En verdad, el camino de la reconciliación viene de lejos. De hecho, en 1981 Boulez desmintió su propios dichos al asumir la responsabilidad de dirigir Wagner en su propio teatro de Bayreuth. Claro está, no se trató de una propuesta rutinaria: junto con su compatriota Patrice Cherau realizó una de las más audaces representaciones del ciclo del Oro del Rhin.

El acercamiento entre el padre de la vanguardia de posguerra y el establishment clásico se terminó de concretar cuando Boulez firmó contrato con Deutsche Gramophon. El tradicional sello alemán comenzó a editar sus grabaciones e inmediatamente llegaron el reconocimiento de la crítica y los premios.

Boulez aportó a la dirección musical la profundidad y la capacidad de comprensión de la forma total de una obra que sólo puede tener un compositor. Un creador que, según su propia definición, lleva adelante una serie de "works in progress", una elegante manera de explicar la obsesión de revisar una y otra vez sus obras, que investigó en profundidad la materia del sonido en sí misma a través de la música electrónica y que posee una capacidad única de comprender la estructura de obras de gran extensión y complejidad.

Hijo de la modernidad

Boulez nació en 1925 en Montbrison France. Durante su formación en el Conservatorio de París conoció a quien sería su principal maestro y referencia, Olivier Messian.

Cuando finalizó la Segunda Guerra Mundial, Boulez hizo su irrupción como cabeza del potente movimiento de vanguardia que tenía como referente a Karlheinz Stockhausen en Alemania y a Luciano Berio en Italia. Se terminaba un mundo, y los jóvenes compositores estaban dispuestos a cortar lazos con la historia para empezar todo de nuevo.

Con el sustrato del estructuralismo y el existencialismo como fondos teóricos, Boulez y compañía protagonizaron una de las más radicales aventuras artísticas de la historia, con el afán de llevar esta disciplina a un máximo control.
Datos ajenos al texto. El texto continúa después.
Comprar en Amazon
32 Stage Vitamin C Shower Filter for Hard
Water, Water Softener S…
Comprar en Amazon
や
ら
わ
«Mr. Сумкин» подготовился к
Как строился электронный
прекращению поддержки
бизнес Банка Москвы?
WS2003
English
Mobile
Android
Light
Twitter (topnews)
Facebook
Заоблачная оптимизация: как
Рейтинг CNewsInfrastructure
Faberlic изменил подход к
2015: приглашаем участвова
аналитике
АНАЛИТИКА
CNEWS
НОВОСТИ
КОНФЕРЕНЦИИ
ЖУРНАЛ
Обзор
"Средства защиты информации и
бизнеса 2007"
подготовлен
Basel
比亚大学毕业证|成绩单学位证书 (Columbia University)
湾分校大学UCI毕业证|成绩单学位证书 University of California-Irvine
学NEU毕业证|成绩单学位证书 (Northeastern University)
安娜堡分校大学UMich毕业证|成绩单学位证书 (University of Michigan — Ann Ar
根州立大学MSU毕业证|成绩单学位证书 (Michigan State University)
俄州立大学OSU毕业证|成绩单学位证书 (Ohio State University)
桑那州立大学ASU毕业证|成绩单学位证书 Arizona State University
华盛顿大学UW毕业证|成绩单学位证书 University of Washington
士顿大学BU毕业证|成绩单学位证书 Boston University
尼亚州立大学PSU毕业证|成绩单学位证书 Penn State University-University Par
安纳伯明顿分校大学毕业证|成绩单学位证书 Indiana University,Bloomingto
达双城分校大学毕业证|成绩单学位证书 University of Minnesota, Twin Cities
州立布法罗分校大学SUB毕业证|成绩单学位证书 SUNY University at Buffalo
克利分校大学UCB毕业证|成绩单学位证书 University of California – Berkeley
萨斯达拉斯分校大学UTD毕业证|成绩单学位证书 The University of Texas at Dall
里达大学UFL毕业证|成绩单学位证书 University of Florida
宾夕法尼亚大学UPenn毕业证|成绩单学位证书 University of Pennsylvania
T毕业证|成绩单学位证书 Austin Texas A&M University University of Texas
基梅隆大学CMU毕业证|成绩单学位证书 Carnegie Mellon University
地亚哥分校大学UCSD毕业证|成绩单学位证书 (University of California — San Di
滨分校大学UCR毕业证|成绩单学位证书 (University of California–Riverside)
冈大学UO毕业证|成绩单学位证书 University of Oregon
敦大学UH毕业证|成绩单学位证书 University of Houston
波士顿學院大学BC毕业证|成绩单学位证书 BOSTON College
Pero el serialismo integral, que según Boulez y los demás participantes era el logro máximo en este sentido, terminó sonando "como cubitos de hielo en un vaso de whisky", como definió con su habitual sentido del humor un músico de vanguardia proveniente del nuevo continente, el norteamericano John Cage. El máximo control musical sonaba aún para los oídos más entrenados muy parecido al caos.

Lo cierto es que el propio Boulez reconoció luego lo ingenuo de aquella aventura. Pero no por esto este francés de gestos amables y pluma incisiva renunció a la búsqueda de nuevos horizontes para la música.

De hecho, fue capaz de lograr que el Estado le construyera, por su pedido, el Institut de Recherche et de Coordination Acoustique/musique (Ircam ) para investigar el campo de la música electrónica o, como hace una década, la Ciudad de la música. Sumando a esto la fundación del Ensemble Intercontemporain, Boulez tomó el poder musical absoluto en Francia, algo por lo que todavía hoy es duramente cuestionado.

Lo que ocurre es que Boulez, como un quijote modernista, sigue avanzando. Sólo que aprendió a dejar una puerta abierta para aquellos que lo quieran seguir en la aventura: la de la música que a partir del año próximo será la del siglo pasado.